Welcome to the Vinartculture Blog! With the economic news bleaker than ever, we think it’s the perfect time to cook and drink at home with friends. We will be hosting a monthly dinner party based on the wine of the month from our 2009 Vinartculture calendar.  (The calendar is still available at http://www.vinartculture.com.) We invite you to pull up a chair and join us for fun, feasting and opinions. And be sure to check in regularly for other sundry musings on wine, food, and whatever else we’re cooking up.


January Cahor's Dinner 2009

CAHORs Menu: Heads or tails? Tails it is!

  • Oxtails braised in Cahors, porcini mushroom broth and stock
  • Potato and root vegetable mash
  • Hen of the woods mushrooms roasted with thyme and sea salt
  • Salad of baby spinach, roasted shallots, and Roquefort with a  red wine vinaigrette
  • Pumpkin Orange Cloverleaf Rolls
  • Chocolate Amaretto Torte

The following is a list of wines we tasted with prices:

  • 2006   Clos Siguier, Cahors $13.99
  • 2006   Clos La Coutale, Cahors $14.99
  • 2004   Chateau la Coustarelle, Cahors $14.99
  • 2004   Cateau de haut-Serre, Cahors $19.99
  • 2002   Chateau Lamartine, ‘Cuvee Expression’ , Cahors $54.00


I confess I have a weakness for fatty braised meat.  And especially a silky, gelatinous, slow cooked wonder-meat: Oxtail. Yes, oxtail; forgotten and then resurrected thanks to Mario and French Peasant mania.

I grew up in cattle country with sides of beef from my grandparent’s farm but never oxtails.   Occasionally a tongue, and once a stomach, but never oxtails.

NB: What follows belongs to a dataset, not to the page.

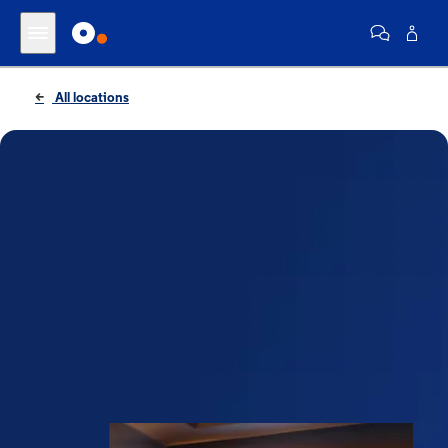
All locations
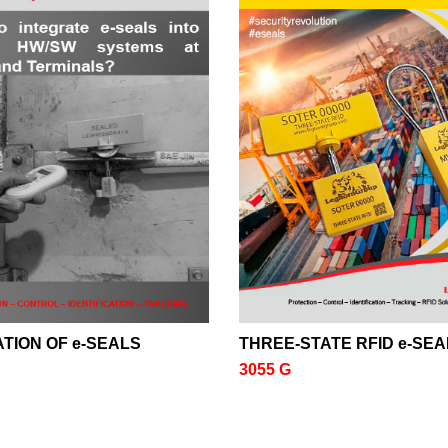
TION OF e-SEALS
THREE-STATE RFID e-SEA
3055 G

I discovered oxtails early in my food career. At the time, I was working at a classic French restaurant in Omaha, Nebraska. In the 80’s, American French restaurants were more often French/Continental.  During lunch I could work as a server, but at night women were not allowed to work on the floor, so I was the hostess and fur coat security guard.  The food was elegant, cooked by a very temperamental French chef whose every move I watched (when he wasn’t looking of course). Caesar salad with garlic, anchovy and lemon squeezed through cheesecloth was presented at the table. Sweetbreads, Steak Diane and Creme Caramel were churned out with precision from the kitchen, where the constant onslaught of yelling, reprimands and extreme physical gestures made everyone high-strung. Somehow the atmosphere in the dining room remained calm and elegant. And at the end of the night, all was forgotten with hugs, kisses and an amazing staff meal.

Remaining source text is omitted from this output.